Because if Bam Adebayo can score 83 points against the Washington Wizards, there’s no telling what Jalen Brunson and Karl-Anthony Towns might do to the most miserable defense the NBA has seen in years — possibly ever in the modern era.
Yes, the Wizards are that bad.
So bad they allowed Adebayo — a player averaging just 18.9 points per game entering Tuesday — to eclipse Kobe Bryant’s famous 81-point performance, the second-highest scoring game in NBA history behind Wilt Chamberlain’s 100.
“I couldn’t believe it when I was first hearing it in real time. He had 30 in the first quarter and got 70. Congratulations to Bam,” said Kevin Durant, whose own career-high of 55 suddenly feels modest in comparison.
“I know how much work he puts in. I looked at the stat sheet. Forty shots. Forty free throws. Twenty threes. That takes a lot of stamina man. It takes a lot of energy to go out there and put those shots up but also make them, set a record and surpass Kobe as the second-highest scoring player in the history of the game. I mean, damn. Congrats to him. Huge, huge accomplishment. It’s something we’re gonna be talking about forever.”
There were no cameras when Chamberlain scored 100 points in 1962, and Bryant’s 81 always felt like a number reserved for the league’s most prolific scorers — Durant, Luka Doncic, Shai Gilgeous-Alexander, maybe even one of the Knicks’ own on the right night.

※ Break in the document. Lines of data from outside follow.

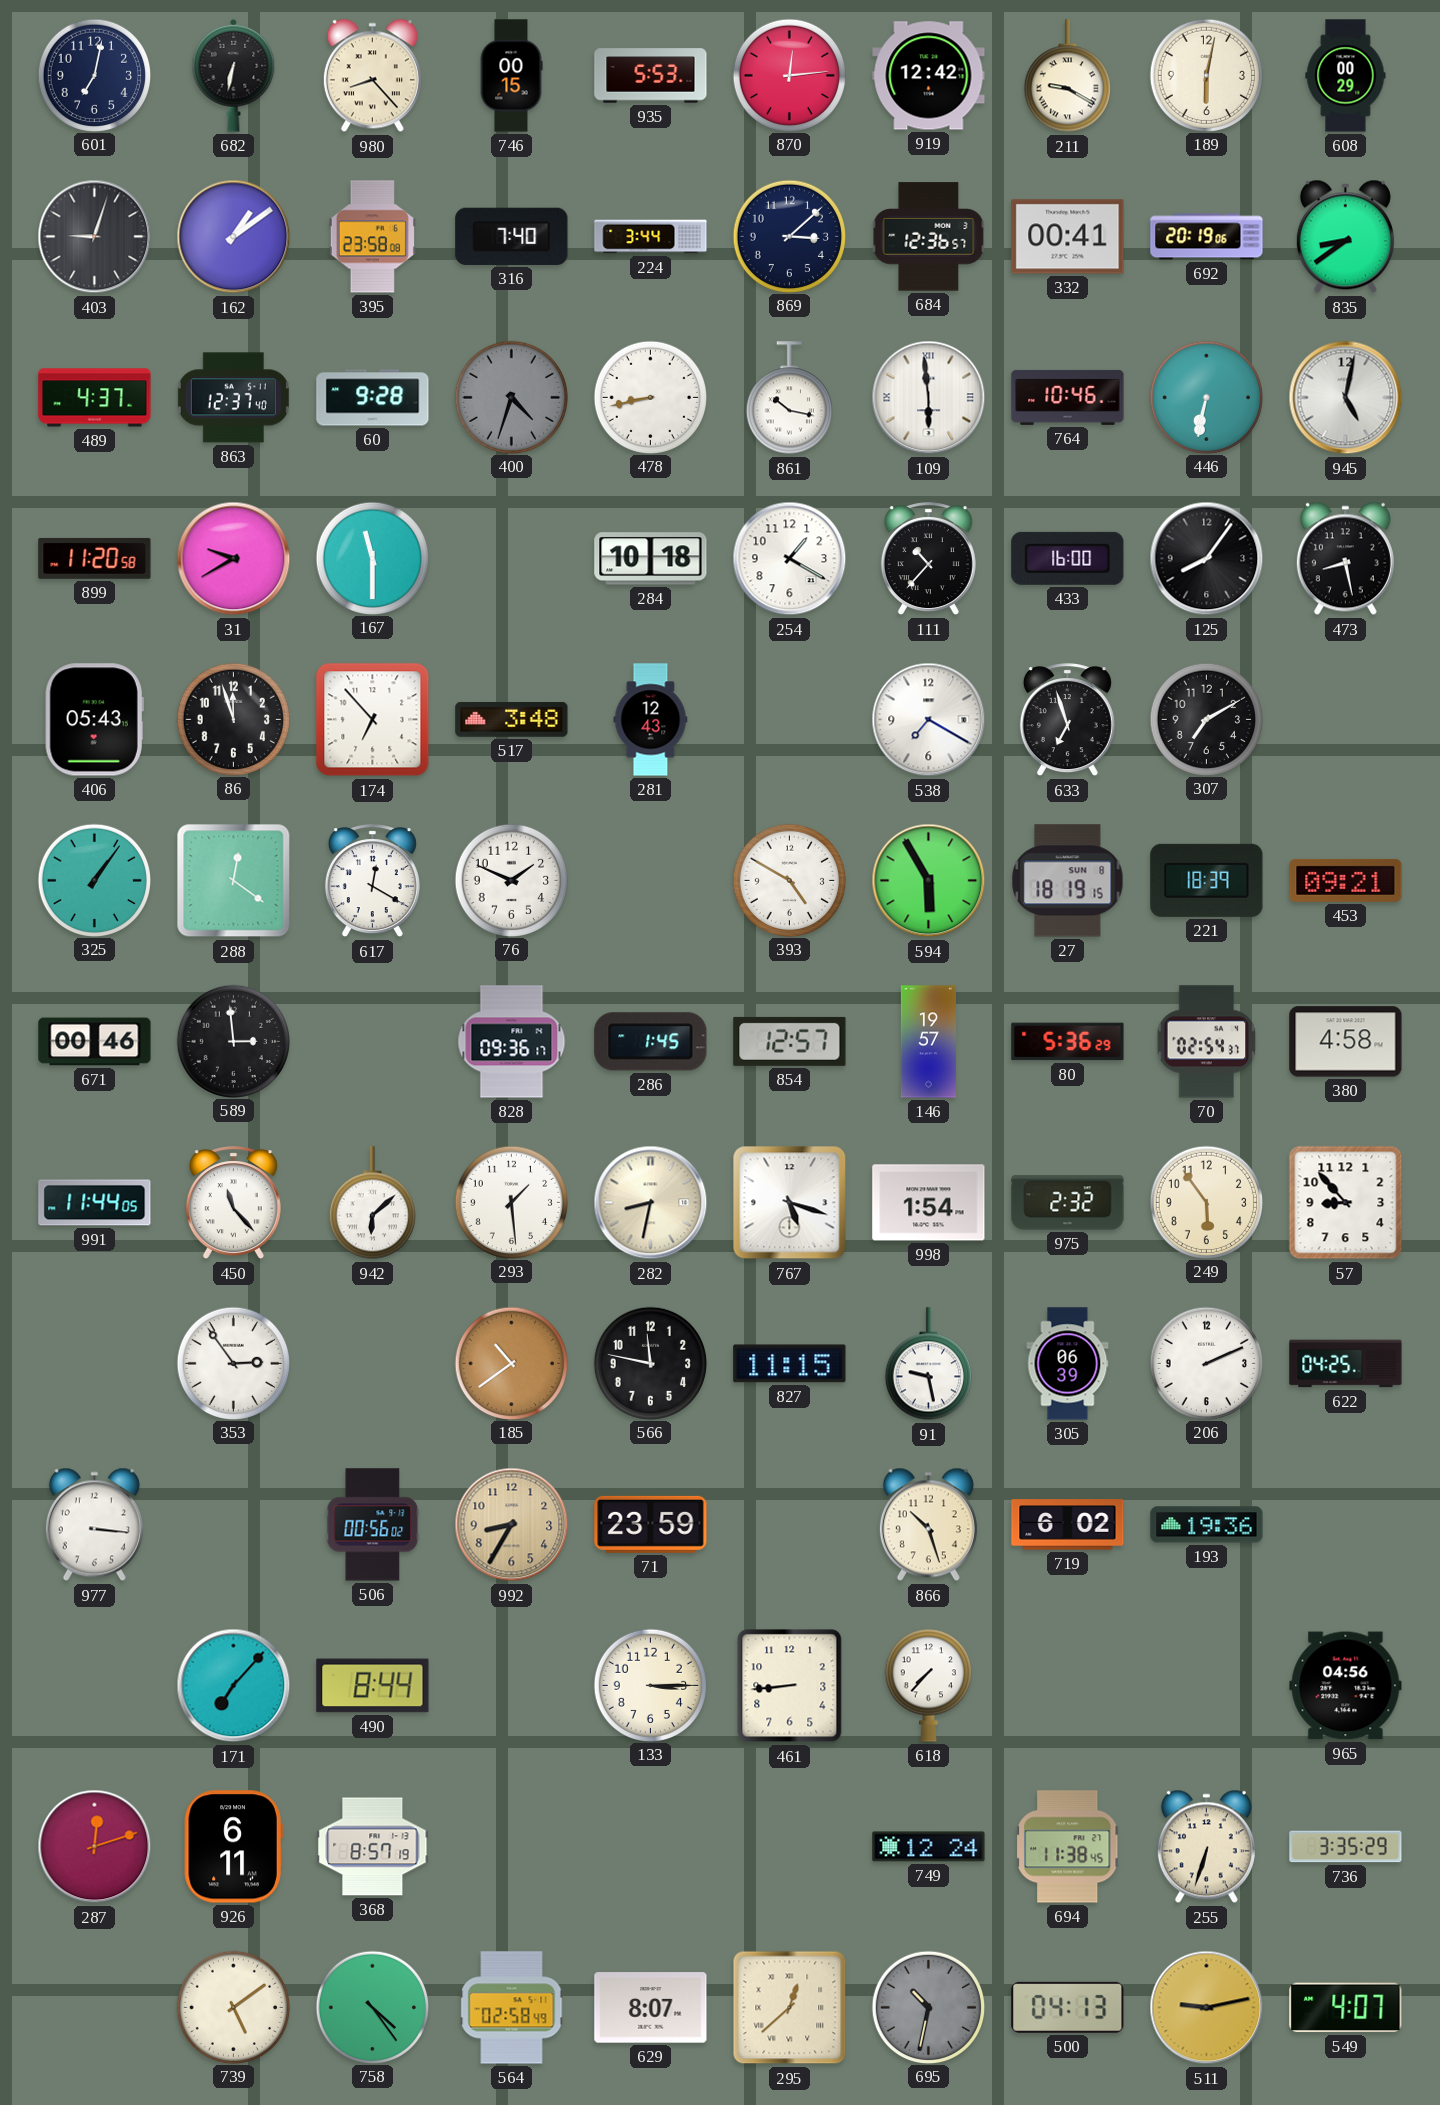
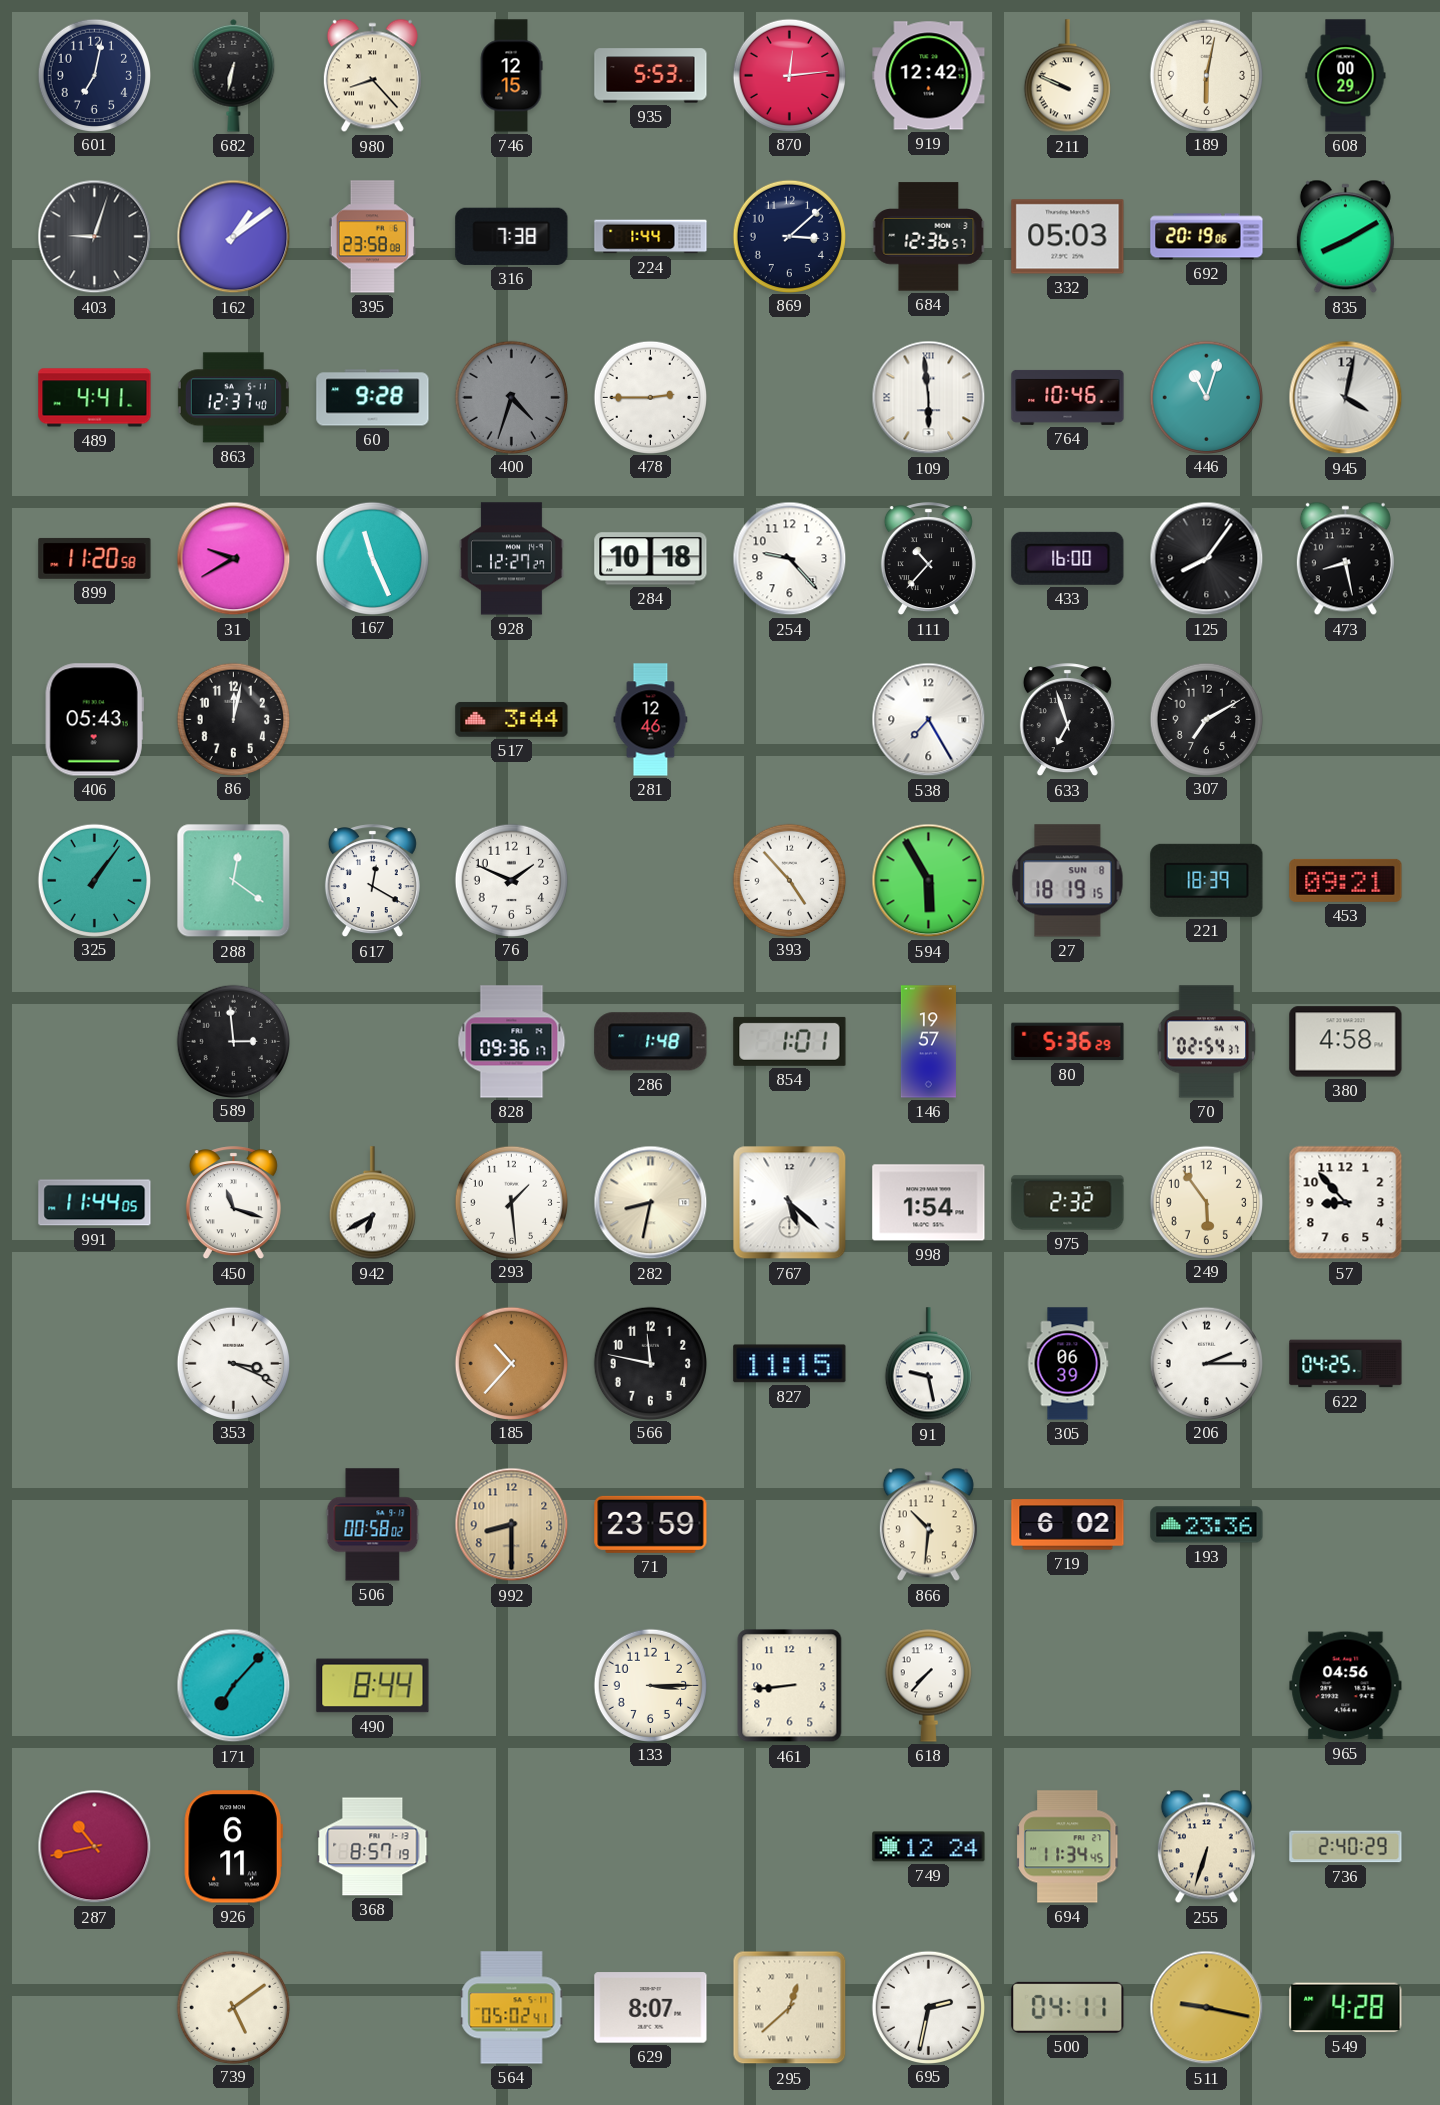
746: 00:15 -> 12:15
211: 9:20 -> 9:49
316: 7:40 -> 7:38
224: 3:44 -> 1:44
332: 00:41 -> 05:03
835: 8:39 -> 8:10
489: 4:37 -> 4:41
478: 8:43 -> 2:45
861: 10:17 -> none
446: 6:32 -> 11:03
945: 5:02 -> 4:02
167: 11:30 -> 11:26
928: none -> 12:27
254: 1:20 -> 9:23
86: 11:57 -> 12:02
174: 6:53 -> none
517: 3:48 -> 3:44
281: 12:43 -> 12:46
538: 7:20 -> 7:25
393: 4:50 -> 4:53
671: 00:46 -> none
286: 1:45 -> 1:48
854: 12:57 -> 1:01
450: 11:23 -> 11:18
942: 6:08 -> 6:40
767: 5:18 -> 5:22
353: 2:54 -> 3:19
185: 10:39 -> 10:37
206: 2:11 -> 2:15
977: 3:16 -> none
506: 00:56 -> 00:58
992: 8:35 -> 8:30
866: 10:27 -> 10:31
193: 19:36 -> 23:36
287: 12:12 -> 10:43
694: 11:38 -> 11:34
736: 3:35 -> 2:40
758: 4:24 -> none
564: 02:58 -> 05:02
695: 10:32 -> 2:32
695 dial: grey -> white
500: 04:13 -> 04:11
511: 9:13 -> 9:17
549: 4:07 -> 4:28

But the Wizards — those 16-48 Wizards — had something else in mind.
And now every player averaging 19 points a night probably believes they can have a career game against a defense that, clearly, will crack under pressure this season.
Of course, there is an elephant in the room.
Adebayo shot 43 free throws and made 36 of them. The Heat never trailed, led by as many as 28 points, and entered the fourth quarter up 113-97. Adebayo played 42 minutes while no other Miami starter logged more than 30.
Head coach Erik Spoelstra and the Heat were complicit in what some critics might call unethical record-breaking: Miami could have comfortably finished the game with Adebayo on the bench.
Instead, history was in reach.
“The first thing you think is ‘how?’ Not because of him but because of the way he plays,” said Houston Rockets head coach Ime Udoka, who played eight games for the Knicks during the 2005-06 season when Bryant scored 81.
“And I saw Bam only made six three, but 40 free throws or something like that? That tells the story right there.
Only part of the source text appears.